» Provided data:

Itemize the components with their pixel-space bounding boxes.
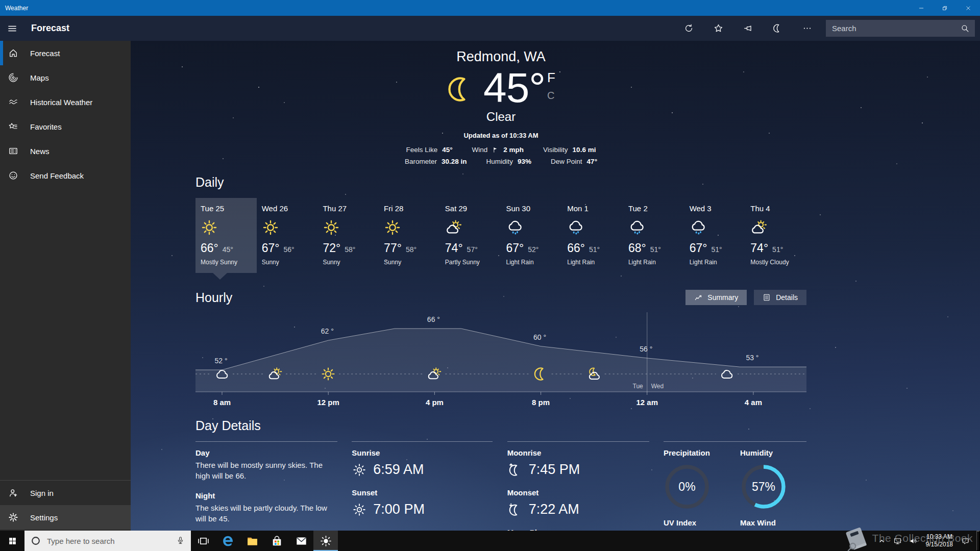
taskbar-app-button[interactable]: [289, 531, 313, 551]
day-condition: Light Rain: [506, 259, 559, 266]
night-cloud-icon: [586, 366, 602, 382]
taskbar-app-button[interactable]: [240, 531, 264, 551]
tray-icon-button[interactable]: [909, 537, 918, 545]
taskbar-app-button[interactable]: [215, 531, 240, 551]
news-icon: [8, 146, 18, 156]
daily-forecast-card[interactable]: Fri 28 77°58° Sunny: [379, 198, 440, 273]
taskbar-search-input[interactable]: [24, 531, 191, 551]
sidebar-item[interactable]: Favorites: [0, 114, 131, 139]
current-stats: Feels Like45°Wind2 mphVisibility10.6 mi …: [195, 144, 806, 167]
hourly-section-header: Hourly Summary Details: [195, 290, 806, 305]
sidebar-item-label: Settings: [30, 513, 58, 522]
hourly-temperature-chart[interactable]: 52 °62 °66 °60 °56 °53 °8 am12 pm4 pm8 p…: [195, 310, 806, 412]
hourly-temp-label: 56 °: [633, 345, 659, 353]
daily-forecast-card[interactable]: Tue 2 68°51° Light Rain: [623, 198, 684, 273]
stat-label: Visibility: [543, 144, 568, 156]
daily-forecast-card[interactable]: Sat 29 74°57° Partly Sunny: [440, 198, 501, 273]
taskbar-app-button[interactable]: [191, 531, 215, 551]
summary-button-label: Summary: [707, 293, 738, 302]
unit-celsius-toggle[interactable]: C: [547, 90, 554, 102]
taskbar-clock[interactable]: 10:33 AM 9/15/2018: [926, 533, 953, 548]
daily-forecast-card[interactable]: Wed 26 67°56° Sunny: [257, 198, 318, 273]
daily-forecast-card[interactable]: Mon 1 66°51° Light Rain: [562, 198, 623, 273]
sidebar-item[interactable]: Forecast: [0, 41, 131, 65]
day-condition: Light Rain: [628, 259, 681, 266]
day-condition: Mostly Sunny: [201, 259, 254, 266]
daily-forecast-card[interactable]: Thu 4 74°51° Mostly Cloudy: [745, 198, 806, 273]
precipitation-label: Precipitation: [664, 448, 727, 457]
stat-label: Wind: [472, 144, 488, 156]
home-icon: [8, 48, 18, 58]
summary-button[interactable]: Summary: [685, 290, 747, 305]
page-title: Forecast: [31, 23, 69, 34]
pin-icon: [743, 23, 753, 33]
windows-taskbar: 10:33 AM 9/15/2018 The Collection Book: [0, 531, 980, 551]
sidebar-item[interactable]: News: [0, 139, 131, 163]
sidebar-item-label: Forecast: [30, 49, 60, 58]
day-name: Wed 3: [690, 204, 743, 213]
show-desktop-button[interactable]: [976, 531, 980, 551]
hourly-axis-label: 4 am: [733, 398, 774, 407]
daily-forecast-card[interactable]: Wed 3 67°51° Light Rain: [684, 198, 746, 273]
sidebar-item[interactable]: Historical Weather: [0, 90, 131, 114]
rain-icon: [506, 219, 524, 236]
sidebar-bottom-item[interactable]: Sign in: [0, 481, 131, 505]
appbar-action-button[interactable]: [733, 16, 763, 41]
stat-value: 47°: [587, 156, 597, 167]
appbar-action-button[interactable]: [674, 16, 703, 41]
action-center-button[interactable]: [961, 537, 970, 545]
app-command-bar: Forecast: [0, 16, 980, 41]
taskbar-app-button[interactable]: [264, 531, 289, 551]
star-icon: [714, 23, 723, 33]
tray-icon-button[interactable]: [877, 537, 886, 545]
restore-button[interactable]: [933, 0, 957, 16]
sidebar-item[interactable]: Send Feedback: [0, 163, 131, 188]
day-name: Tue 2: [628, 204, 681, 213]
daily-forecast-card[interactable]: Thu 27 72°58° Sunny: [317, 198, 379, 273]
search-input[interactable]: [826, 20, 975, 37]
weather-stat: Wind2 mph: [472, 144, 524, 156]
navigation-sidebar: Forecast Maps Historical Weather Favorit…: [0, 41, 131, 531]
history-icon: [8, 97, 18, 107]
clock-time: 10:33 AM: [926, 533, 953, 541]
details-button[interactable]: Details: [754, 290, 806, 305]
humidity-label: Humidity: [740, 448, 803, 457]
day-description: There will be mostly sunny skies. The hi…: [195, 460, 337, 481]
day-condition: Light Rain: [567, 259, 620, 266]
appbar-action-button[interactable]: [792, 16, 822, 41]
daily-forecast-card[interactable]: Sun 30 67°52° Light Rain: [501, 198, 562, 273]
sidebar-bottom-item[interactable]: Settings: [0, 505, 131, 530]
partly-sunny-icon: [427, 366, 442, 382]
day-name: Thu 27: [323, 204, 376, 213]
close-button[interactable]: [957, 0, 980, 16]
search-icon[interactable]: [961, 24, 969, 33]
daily-forecast-card[interactable]: Tue 25 66°45° Mostly Sunny: [195, 198, 257, 273]
hourly-temp-label: 66 °: [421, 315, 446, 323]
appbar-action-button[interactable]: [703, 16, 733, 41]
file-explorer-icon: [246, 535, 259, 547]
taskbar-app-button[interactable]: [313, 531, 338, 551]
day-name: Wed 26: [262, 204, 315, 213]
hamburger-menu-button[interactable]: [0, 16, 24, 41]
tray-icon-button[interactable]: [893, 537, 902, 545]
start-button[interactable]: [0, 531, 24, 551]
moonset-time: 7:22 AM: [529, 502, 579, 517]
sidebar-item[interactable]: Maps: [0, 65, 131, 90]
sidebar-item-label: Maps: [30, 73, 49, 82]
day-name: Mon 1: [567, 204, 620, 213]
mic-icon[interactable]: [176, 536, 185, 545]
cloud-icon: [214, 366, 230, 382]
day-high-temp: 77°: [384, 241, 402, 255]
day-condition: Light Rain: [690, 259, 743, 266]
clear-night-icon: [447, 75, 475, 104]
appbar-action-button[interactable]: [763, 16, 792, 41]
precipitation-value: 0%: [664, 463, 710, 510]
minimize-button[interactable]: [910, 0, 933, 16]
max-wind-label: Max Wind: [740, 518, 803, 527]
hourly-chart-canvas: [195, 310, 806, 412]
unit-fahrenheit-toggle[interactable]: F: [547, 70, 555, 86]
gear-icon: [8, 512, 18, 522]
day-details-title: Day Details: [195, 418, 806, 433]
stat-label: Humidity: [486, 156, 513, 167]
day-low-temp: 51°: [589, 245, 600, 254]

» Task instructions: An exact copy of all the records is required, with the pictures omitted.

» Expected answer:
Itemize the components with their pixel-space bounding boxes.
taskbar-app-button[interactable]: [289, 531, 313, 551]
day-condition: Light Rain: [506, 259, 559, 266]
night-cloud-icon: [586, 366, 602, 382]
taskbar-app-button[interactable]: [240, 531, 264, 551]
tray-icon-button[interactable]: [909, 537, 918, 545]
taskbar-app-button[interactable]: [215, 531, 240, 551]
news-icon: [8, 146, 18, 156]
daily-forecast-card[interactable]: Fri 28 77°58° Sunny: [379, 198, 440, 273]
taskbar-search-input[interactable]: [24, 531, 191, 551]
sidebar-item[interactable]: Favorites: [0, 114, 131, 139]
current-stats: Feels Like45°Wind2 mphVisibility10.6 mi …: [195, 144, 806, 167]
hourly-section-header: Hourly Summary Details: [195, 290, 806, 305]
sidebar-item-label: Settings: [30, 513, 58, 522]
hourly-temperature-chart[interactable]: 52 °62 °66 °60 °56 °53 °8 am12 pm4 pm8 p…: [195, 310, 806, 412]
hourly-temp-label: 56 °: [633, 345, 659, 353]
daily-forecast-card[interactable]: Tue 2 68°51° Light Rain: [623, 198, 684, 273]
stat-label: Visibility: [543, 144, 568, 156]
daily-forecast-card[interactable]: Sat 29 74°57° Partly Sunny: [440, 198, 501, 273]
taskbar-app-button[interactable]: [191, 531, 215, 551]
summary-button-label: Summary: [707, 293, 738, 302]
unit-celsius-toggle[interactable]: C: [547, 90, 554, 102]
taskbar-clock[interactable]: 10:33 AM 9/15/2018: [926, 533, 953, 548]
daily-forecast-card[interactable]: Wed 26 67°56° Sunny: [257, 198, 318, 273]
daily-forecast-card[interactable]: Mon 1 66°51° Light Rain: [562, 198, 623, 273]
sidebar-item[interactable]: Forecast: [0, 41, 131, 65]
day-condition: Light Rain: [628, 259, 681, 266]
day-condition: Mostly Sunny: [201, 259, 254, 266]
daily-forecast-card[interactable]: Thu 4 74°51° Mostly Cloudy: [745, 198, 806, 273]
precipitation-label: Precipitation: [664, 448, 727, 457]
stat-label: Wind: [472, 144, 488, 156]
home-icon: [8, 48, 18, 58]
summary-button[interactable]: Summary: [685, 290, 747, 305]
page-title: Forecast: [31, 23, 69, 34]
pin-icon: [743, 23, 753, 33]
windows-taskbar: 10:33 AM 9/15/2018 The Collection Book: [0, 531, 980, 551]
sidebar-item[interactable]: News: [0, 139, 131, 163]
sidebar-item-label: Forecast: [30, 49, 60, 58]
day-name: Wed 3: [690, 204, 743, 213]
show-desktop-button[interactable]: [976, 531, 980, 551]
hourly-axis-label: 4 am: [733, 398, 774, 407]
daily-forecast-card[interactable]: Wed 3 67°51° Light Rain: [684, 198, 746, 273]
sidebar-item[interactable]: Historical Weather: [0, 90, 131, 114]
rain-icon: [506, 219, 524, 236]
sidebar-bottom-item[interactable]: Sign in: [0, 481, 131, 505]
appbar-action-button[interactable]: [733, 16, 763, 41]
stat-value: 47°: [587, 156, 597, 167]
appbar-action-button[interactable]: [674, 16, 703, 41]
action-center-button[interactable]: [961, 537, 970, 545]
app-command-bar: Forecast: [0, 16, 980, 41]
taskbar-app-button[interactable]: [264, 531, 289, 551]
star-icon: [714, 23, 723, 33]
tray-icon-button[interactable]: [877, 537, 886, 545]
restore-button[interactable]: [933, 0, 957, 16]
sidebar-item[interactable]: Send Feedback: [0, 163, 131, 188]
day-name: Tue 2: [628, 204, 681, 213]
daily-forecast-card[interactable]: Thu 27 72°58° Sunny: [317, 198, 379, 273]
search-input[interactable]: [826, 20, 975, 37]
weather-stat: Wind2 mph: [472, 144, 524, 156]
navigation-sidebar: Forecast Maps Historical Weather Favorit…: [0, 41, 131, 531]
history-icon: [8, 97, 18, 107]
clock-time: 10:33 AM: [926, 533, 953, 541]
details-button[interactable]: Details: [754, 290, 806, 305]
humidity-label: Humidity: [740, 448, 803, 457]
day-description: There will be mostly sunny skies. The hi…: [195, 460, 337, 481]
day-condition: Light Rain: [567, 259, 620, 266]
appbar-action-button[interactable]: [792, 16, 822, 41]
daily-forecast-card[interactable]: Sun 30 67°52° Light Rain: [501, 198, 562, 273]
sidebar-bottom-item[interactable]: Settings: [0, 505, 131, 530]
partly-sunny-icon: [427, 366, 442, 382]
day-name: Thu 27: [323, 204, 376, 213]
close-button[interactable]: [957, 0, 980, 16]
search-icon[interactable]: [961, 24, 969, 33]
daily-forecast-card[interactable]: Tue 25 66°45° Mostly Sunny: [195, 198, 257, 273]
hourly-temp-label: 66 °: [421, 315, 446, 323]
appbar-action-button[interactable]: [703, 16, 733, 41]
file-explorer-icon: [246, 535, 259, 547]
taskbar-app-button[interactable]: [313, 531, 338, 551]
day-name: Wed 26: [262, 204, 315, 213]
hamburger-menu-button[interactable]: [0, 16, 24, 41]
tray-icon-button[interactable]: [893, 537, 902, 545]
start-button[interactable]: [0, 531, 24, 551]
moonset-time: 7:22 AM: [529, 502, 579, 517]
sidebar-item[interactable]: Maps: [0, 65, 131, 90]
sidebar-item-label: Maps: [30, 73, 49, 82]
day-name: Mon 1: [567, 204, 620, 213]
mic-icon[interactable]: [176, 536, 185, 545]
cloud-icon: [214, 366, 230, 382]
day-high-temp: 77°: [384, 241, 402, 255]
day-condition: Light Rain: [690, 259, 743, 266]
clear-night-icon: [447, 75, 475, 104]
appbar-action-button[interactable]: [763, 16, 792, 41]
precipitation-value: 0%: [664, 463, 710, 510]
minimize-button[interactable]: [910, 0, 933, 16]
max-wind-label: Max Wind: [740, 518, 803, 527]
hourly-chart-canvas: [195, 310, 806, 412]
unit-fahrenheit-toggle[interactable]: F: [547, 70, 555, 86]
gear-icon: [8, 512, 18, 522]
day-details-title: Day Details: [195, 418, 806, 433]
stat-label: Humidity: [486, 156, 513, 167]
day-low-temp: 51°: [589, 245, 600, 254]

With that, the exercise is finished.